===== Material provided =====

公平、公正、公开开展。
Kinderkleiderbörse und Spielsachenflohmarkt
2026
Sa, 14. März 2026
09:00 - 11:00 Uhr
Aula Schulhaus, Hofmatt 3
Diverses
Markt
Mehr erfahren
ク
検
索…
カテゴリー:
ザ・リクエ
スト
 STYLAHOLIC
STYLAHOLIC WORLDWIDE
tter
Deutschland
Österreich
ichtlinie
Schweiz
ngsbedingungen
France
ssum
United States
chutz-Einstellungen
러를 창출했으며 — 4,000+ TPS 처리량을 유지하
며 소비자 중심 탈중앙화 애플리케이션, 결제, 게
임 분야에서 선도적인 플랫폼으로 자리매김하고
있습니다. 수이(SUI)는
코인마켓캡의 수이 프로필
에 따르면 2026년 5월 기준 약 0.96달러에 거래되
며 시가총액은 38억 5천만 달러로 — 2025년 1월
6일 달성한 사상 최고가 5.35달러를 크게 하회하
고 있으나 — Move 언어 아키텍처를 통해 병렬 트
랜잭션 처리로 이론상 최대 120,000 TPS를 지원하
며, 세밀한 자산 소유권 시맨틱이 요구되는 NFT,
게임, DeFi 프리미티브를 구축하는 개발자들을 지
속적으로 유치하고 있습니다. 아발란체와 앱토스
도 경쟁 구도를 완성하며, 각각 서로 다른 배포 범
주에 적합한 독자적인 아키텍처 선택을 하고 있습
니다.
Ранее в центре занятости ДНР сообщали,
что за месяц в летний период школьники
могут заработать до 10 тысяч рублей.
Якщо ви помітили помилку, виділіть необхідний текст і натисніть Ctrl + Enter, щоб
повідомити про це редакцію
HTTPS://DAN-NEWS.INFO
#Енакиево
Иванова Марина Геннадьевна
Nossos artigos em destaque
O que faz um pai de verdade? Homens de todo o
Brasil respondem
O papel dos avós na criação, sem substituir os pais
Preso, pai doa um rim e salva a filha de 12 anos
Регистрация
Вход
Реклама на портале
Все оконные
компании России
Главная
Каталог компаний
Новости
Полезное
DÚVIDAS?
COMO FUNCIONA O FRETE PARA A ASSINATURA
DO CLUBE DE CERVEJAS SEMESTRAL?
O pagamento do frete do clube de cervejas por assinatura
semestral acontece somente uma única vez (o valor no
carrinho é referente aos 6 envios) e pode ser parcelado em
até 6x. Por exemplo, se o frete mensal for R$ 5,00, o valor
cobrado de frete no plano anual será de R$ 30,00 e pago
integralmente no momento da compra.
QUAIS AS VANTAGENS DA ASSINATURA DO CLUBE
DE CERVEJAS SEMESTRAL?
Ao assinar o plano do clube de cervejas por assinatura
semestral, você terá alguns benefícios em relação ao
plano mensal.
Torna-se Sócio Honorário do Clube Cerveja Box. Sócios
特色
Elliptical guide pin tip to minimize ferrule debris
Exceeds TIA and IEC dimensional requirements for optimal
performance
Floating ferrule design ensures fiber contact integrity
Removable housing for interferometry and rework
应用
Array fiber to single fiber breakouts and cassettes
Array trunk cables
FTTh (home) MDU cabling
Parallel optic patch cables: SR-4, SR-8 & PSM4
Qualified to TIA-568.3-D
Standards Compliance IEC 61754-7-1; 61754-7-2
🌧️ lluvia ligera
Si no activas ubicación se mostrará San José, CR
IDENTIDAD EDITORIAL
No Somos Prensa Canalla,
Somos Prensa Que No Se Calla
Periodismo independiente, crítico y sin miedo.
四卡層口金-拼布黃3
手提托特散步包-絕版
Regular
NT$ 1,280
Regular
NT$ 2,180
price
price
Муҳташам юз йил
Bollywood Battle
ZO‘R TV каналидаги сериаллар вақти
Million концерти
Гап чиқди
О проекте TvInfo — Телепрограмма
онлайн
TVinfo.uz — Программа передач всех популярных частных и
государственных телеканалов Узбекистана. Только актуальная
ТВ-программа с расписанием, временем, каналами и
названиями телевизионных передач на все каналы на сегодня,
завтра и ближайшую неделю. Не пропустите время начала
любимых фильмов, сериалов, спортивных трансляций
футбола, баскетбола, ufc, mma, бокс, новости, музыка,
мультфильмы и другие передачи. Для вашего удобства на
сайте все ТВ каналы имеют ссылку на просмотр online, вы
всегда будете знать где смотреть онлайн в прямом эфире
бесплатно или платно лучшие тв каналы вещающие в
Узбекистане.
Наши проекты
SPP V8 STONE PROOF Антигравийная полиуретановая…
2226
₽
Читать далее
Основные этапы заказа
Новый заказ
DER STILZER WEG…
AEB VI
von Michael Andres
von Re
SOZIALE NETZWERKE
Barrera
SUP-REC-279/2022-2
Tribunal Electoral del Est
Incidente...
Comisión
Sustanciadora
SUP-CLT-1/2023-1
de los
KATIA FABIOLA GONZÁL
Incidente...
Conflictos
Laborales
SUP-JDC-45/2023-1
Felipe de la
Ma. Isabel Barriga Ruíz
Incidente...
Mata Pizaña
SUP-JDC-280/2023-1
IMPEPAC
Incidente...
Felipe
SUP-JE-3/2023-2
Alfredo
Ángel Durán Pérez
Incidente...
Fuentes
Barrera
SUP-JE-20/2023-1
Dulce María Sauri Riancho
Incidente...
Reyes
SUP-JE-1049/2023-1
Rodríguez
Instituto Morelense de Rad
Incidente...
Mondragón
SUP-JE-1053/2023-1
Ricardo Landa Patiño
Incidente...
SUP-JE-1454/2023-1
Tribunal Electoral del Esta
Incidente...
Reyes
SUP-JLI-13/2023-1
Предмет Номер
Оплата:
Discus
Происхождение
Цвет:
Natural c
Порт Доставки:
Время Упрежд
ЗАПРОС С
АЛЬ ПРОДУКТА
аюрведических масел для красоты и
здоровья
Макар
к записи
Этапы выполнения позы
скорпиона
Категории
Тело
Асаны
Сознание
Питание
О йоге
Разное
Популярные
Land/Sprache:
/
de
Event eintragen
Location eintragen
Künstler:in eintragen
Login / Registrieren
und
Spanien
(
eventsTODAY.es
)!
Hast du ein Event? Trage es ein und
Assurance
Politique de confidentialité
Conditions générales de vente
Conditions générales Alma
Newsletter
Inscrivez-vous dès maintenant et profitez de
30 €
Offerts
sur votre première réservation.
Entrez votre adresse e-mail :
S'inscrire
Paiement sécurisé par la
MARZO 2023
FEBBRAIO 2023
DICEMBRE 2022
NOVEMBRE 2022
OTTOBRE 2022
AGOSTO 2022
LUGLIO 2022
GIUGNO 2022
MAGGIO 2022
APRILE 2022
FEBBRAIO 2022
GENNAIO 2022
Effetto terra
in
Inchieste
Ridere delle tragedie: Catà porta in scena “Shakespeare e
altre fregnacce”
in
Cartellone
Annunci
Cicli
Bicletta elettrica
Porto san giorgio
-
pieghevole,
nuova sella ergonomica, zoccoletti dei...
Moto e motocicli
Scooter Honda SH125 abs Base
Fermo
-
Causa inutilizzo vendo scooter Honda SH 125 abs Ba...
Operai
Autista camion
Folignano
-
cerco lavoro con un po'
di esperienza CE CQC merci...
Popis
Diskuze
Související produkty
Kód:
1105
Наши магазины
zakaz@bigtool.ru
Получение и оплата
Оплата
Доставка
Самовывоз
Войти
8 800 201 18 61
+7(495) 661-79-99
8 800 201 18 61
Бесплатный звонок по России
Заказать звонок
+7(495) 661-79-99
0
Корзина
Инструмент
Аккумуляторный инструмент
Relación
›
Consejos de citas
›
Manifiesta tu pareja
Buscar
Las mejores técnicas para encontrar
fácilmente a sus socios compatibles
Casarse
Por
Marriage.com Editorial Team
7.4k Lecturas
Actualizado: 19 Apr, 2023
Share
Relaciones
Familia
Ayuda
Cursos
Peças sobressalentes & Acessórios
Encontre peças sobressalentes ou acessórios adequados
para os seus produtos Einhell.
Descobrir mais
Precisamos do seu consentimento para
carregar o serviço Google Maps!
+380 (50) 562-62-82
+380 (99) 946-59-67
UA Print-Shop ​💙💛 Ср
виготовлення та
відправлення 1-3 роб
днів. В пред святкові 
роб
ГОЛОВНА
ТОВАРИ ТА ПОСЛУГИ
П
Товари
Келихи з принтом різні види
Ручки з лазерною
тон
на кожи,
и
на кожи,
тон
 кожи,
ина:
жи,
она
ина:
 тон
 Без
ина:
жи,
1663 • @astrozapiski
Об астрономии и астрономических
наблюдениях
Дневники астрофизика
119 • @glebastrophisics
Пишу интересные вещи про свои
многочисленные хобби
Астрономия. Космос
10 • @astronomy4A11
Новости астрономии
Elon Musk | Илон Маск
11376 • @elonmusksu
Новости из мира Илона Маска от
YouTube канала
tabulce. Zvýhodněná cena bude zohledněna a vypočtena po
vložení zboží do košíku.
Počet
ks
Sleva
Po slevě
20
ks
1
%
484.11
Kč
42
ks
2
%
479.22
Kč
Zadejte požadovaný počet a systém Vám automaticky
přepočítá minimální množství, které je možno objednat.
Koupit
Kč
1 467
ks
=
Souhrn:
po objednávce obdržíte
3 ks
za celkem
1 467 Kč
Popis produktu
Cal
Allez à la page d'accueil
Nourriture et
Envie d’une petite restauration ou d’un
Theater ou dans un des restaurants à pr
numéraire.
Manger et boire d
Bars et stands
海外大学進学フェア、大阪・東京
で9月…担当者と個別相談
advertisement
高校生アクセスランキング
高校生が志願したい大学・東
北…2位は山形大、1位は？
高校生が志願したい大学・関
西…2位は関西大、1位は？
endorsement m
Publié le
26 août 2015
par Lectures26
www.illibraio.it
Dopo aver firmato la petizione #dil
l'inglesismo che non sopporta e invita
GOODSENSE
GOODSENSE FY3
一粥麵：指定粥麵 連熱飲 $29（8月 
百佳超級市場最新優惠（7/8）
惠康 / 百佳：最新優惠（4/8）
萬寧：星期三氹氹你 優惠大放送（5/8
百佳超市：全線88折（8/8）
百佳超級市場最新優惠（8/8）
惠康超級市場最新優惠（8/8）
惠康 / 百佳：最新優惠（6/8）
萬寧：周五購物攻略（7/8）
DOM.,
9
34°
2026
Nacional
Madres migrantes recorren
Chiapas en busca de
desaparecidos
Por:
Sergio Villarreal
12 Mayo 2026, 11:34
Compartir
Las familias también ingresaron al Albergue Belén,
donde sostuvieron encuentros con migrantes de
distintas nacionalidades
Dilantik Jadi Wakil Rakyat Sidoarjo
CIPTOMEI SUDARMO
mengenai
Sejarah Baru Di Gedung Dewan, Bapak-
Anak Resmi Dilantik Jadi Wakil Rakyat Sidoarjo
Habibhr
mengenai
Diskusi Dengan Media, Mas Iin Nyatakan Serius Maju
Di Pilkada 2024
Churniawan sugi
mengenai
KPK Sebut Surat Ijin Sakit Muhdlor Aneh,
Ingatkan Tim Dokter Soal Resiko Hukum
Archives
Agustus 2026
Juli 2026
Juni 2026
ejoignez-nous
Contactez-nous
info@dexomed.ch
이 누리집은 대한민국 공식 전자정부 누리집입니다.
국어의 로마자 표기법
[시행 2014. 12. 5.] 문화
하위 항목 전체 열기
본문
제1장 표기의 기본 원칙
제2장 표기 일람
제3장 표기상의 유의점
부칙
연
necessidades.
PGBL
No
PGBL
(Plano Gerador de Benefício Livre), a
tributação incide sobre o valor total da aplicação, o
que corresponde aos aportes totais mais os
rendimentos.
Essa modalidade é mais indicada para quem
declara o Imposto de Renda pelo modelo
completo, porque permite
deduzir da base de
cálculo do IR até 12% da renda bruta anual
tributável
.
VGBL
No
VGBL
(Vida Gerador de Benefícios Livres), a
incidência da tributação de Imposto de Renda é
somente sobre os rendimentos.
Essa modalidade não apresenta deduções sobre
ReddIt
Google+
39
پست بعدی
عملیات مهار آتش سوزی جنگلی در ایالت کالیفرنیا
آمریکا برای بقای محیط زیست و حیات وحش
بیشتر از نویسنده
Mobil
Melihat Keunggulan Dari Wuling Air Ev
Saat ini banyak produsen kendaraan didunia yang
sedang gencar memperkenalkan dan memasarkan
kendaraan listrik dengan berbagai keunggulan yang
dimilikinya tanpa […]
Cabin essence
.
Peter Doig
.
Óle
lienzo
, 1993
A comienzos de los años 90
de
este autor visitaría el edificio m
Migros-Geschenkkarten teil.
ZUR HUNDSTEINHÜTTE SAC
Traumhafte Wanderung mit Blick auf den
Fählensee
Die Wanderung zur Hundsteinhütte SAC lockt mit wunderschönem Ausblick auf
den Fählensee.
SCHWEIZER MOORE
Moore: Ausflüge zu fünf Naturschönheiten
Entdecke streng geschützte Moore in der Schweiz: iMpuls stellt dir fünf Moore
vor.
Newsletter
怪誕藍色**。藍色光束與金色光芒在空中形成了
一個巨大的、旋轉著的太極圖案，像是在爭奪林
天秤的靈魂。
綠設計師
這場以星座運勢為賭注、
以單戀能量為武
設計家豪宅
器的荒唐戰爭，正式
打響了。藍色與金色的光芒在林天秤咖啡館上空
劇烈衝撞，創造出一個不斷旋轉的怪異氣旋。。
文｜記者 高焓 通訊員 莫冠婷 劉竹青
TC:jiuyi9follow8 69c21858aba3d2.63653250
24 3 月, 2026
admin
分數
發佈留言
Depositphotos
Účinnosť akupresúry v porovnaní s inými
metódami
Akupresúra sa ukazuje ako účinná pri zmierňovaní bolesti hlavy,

=====

Work instructions: Copy out the lines of the records above in which the string "cables" appears.

Output for this exercise:
Array trunk cables
Parallel optic patch cables: SR-4, SR-8 & PSM4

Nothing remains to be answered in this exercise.